Collected data:
———
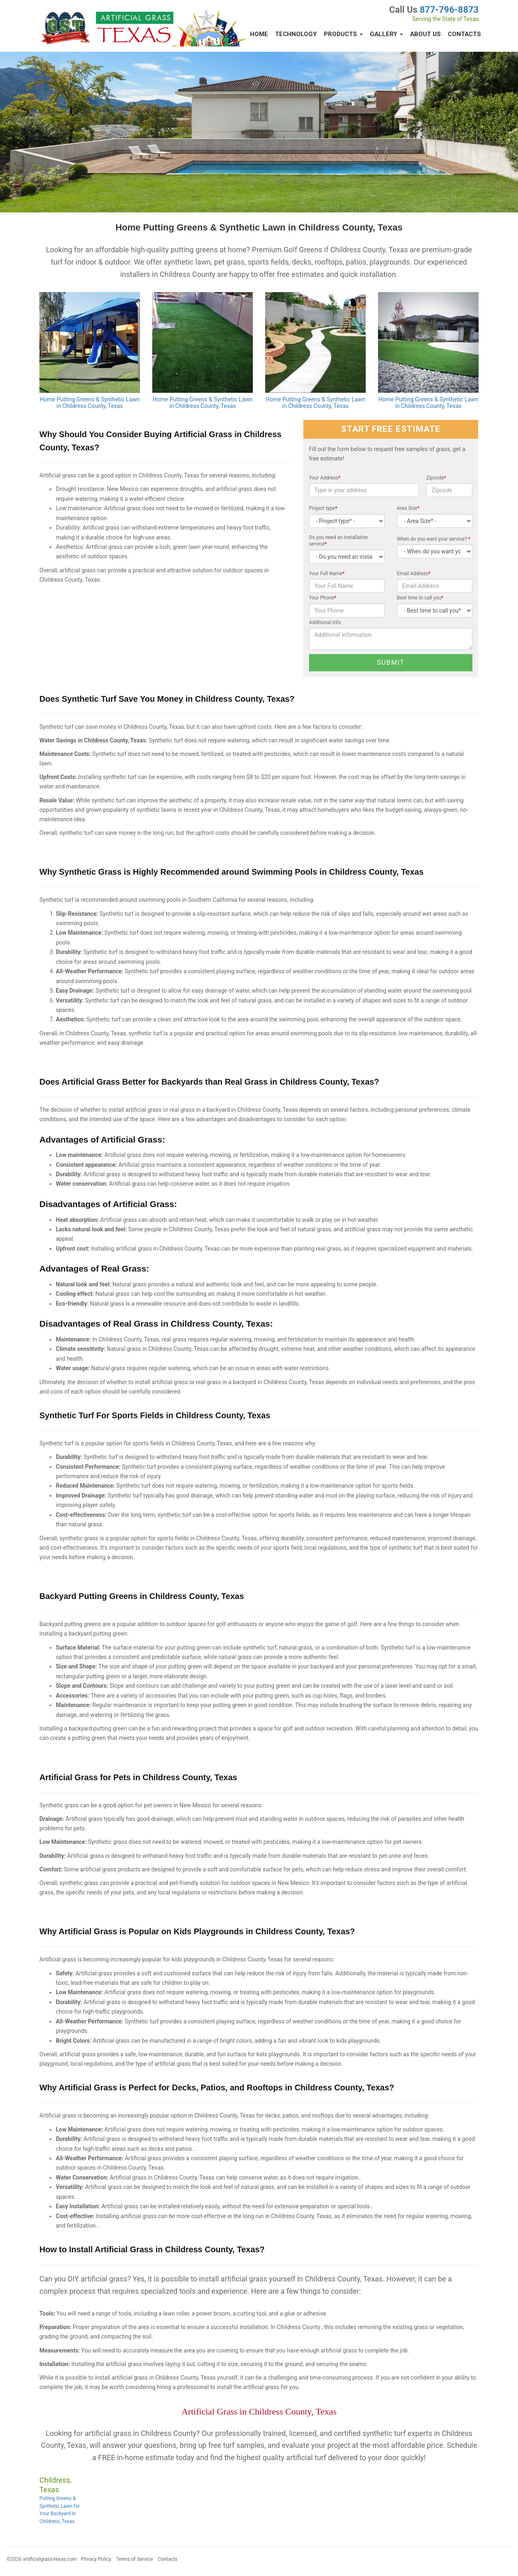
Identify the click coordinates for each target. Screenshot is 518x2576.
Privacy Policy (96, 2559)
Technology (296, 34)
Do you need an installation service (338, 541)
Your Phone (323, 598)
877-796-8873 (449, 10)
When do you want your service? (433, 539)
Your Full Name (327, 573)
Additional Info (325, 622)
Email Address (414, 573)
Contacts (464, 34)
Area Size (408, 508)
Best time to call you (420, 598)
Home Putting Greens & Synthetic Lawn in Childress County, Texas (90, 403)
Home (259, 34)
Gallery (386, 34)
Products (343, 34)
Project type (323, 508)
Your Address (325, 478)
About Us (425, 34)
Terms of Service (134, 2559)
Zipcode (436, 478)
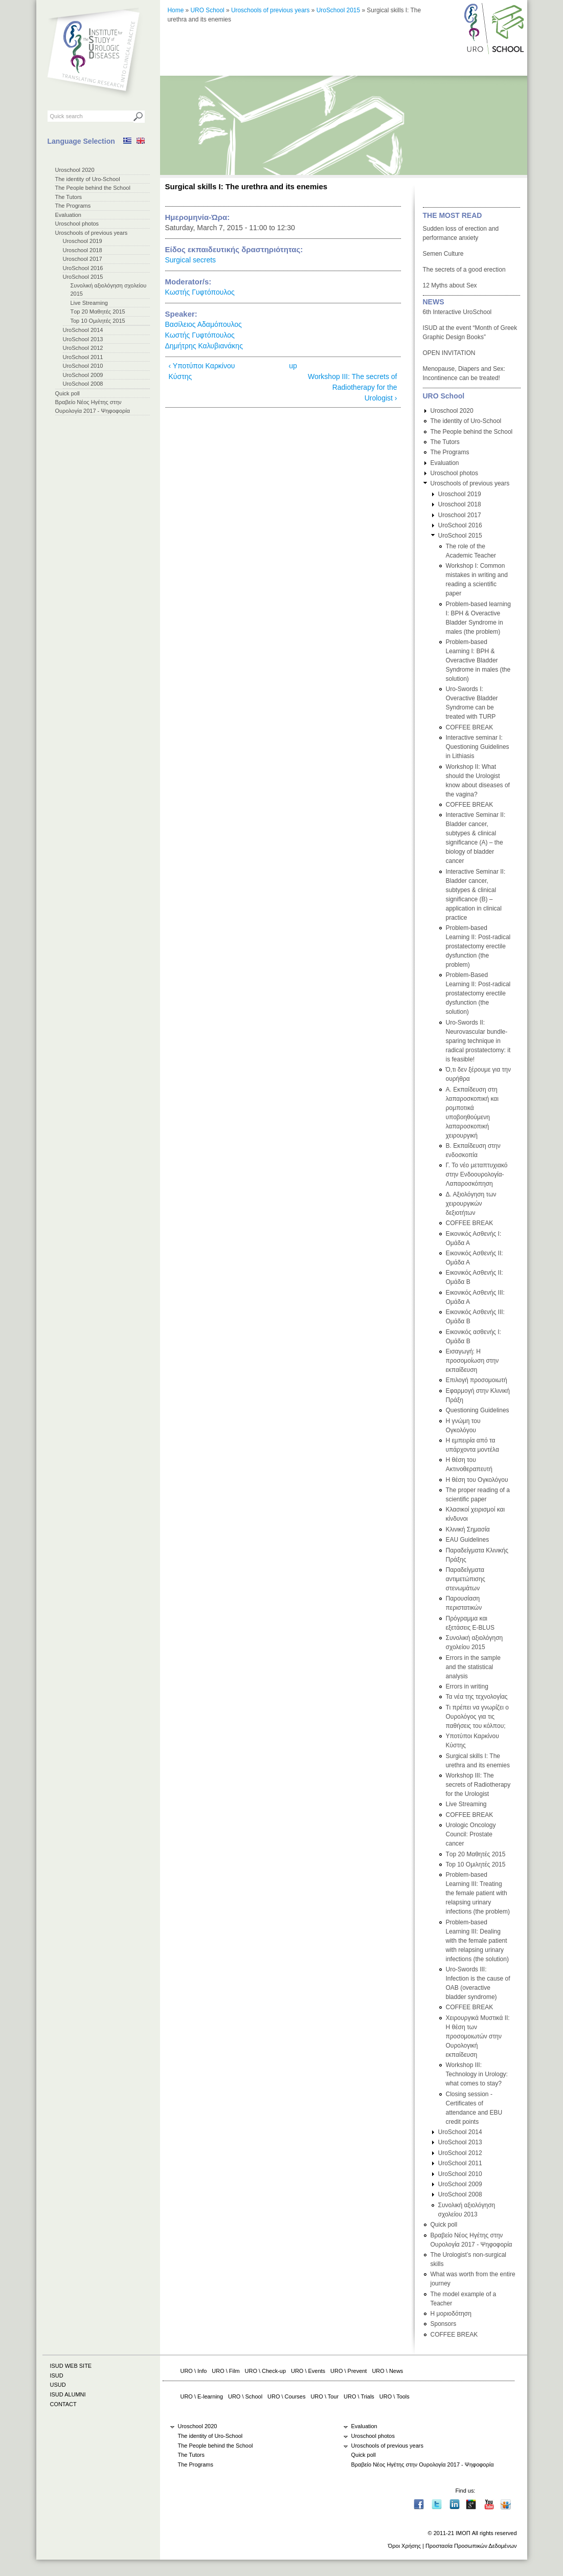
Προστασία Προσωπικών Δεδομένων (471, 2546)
———
== WHAT YOU NEED TO DO ==
With all pictures removed, reproduce the lines from the top of the entries above through the line containing "Area Size (408, 508)", exactly as written.

== EXERCISE ANSWER ==
Identify the click coordinates for each target. Screenshot is 518x2576.
Privacy Policy (96, 2559)
Technology (296, 34)
Do you need an installation service (338, 541)
Your Phone (323, 598)
877-796-8873 (449, 10)
When do you want your service? (433, 539)
Your Full Name (327, 573)
Additional Info (325, 622)
Email Address (414, 573)
Contacts (464, 34)
Area Size (408, 508)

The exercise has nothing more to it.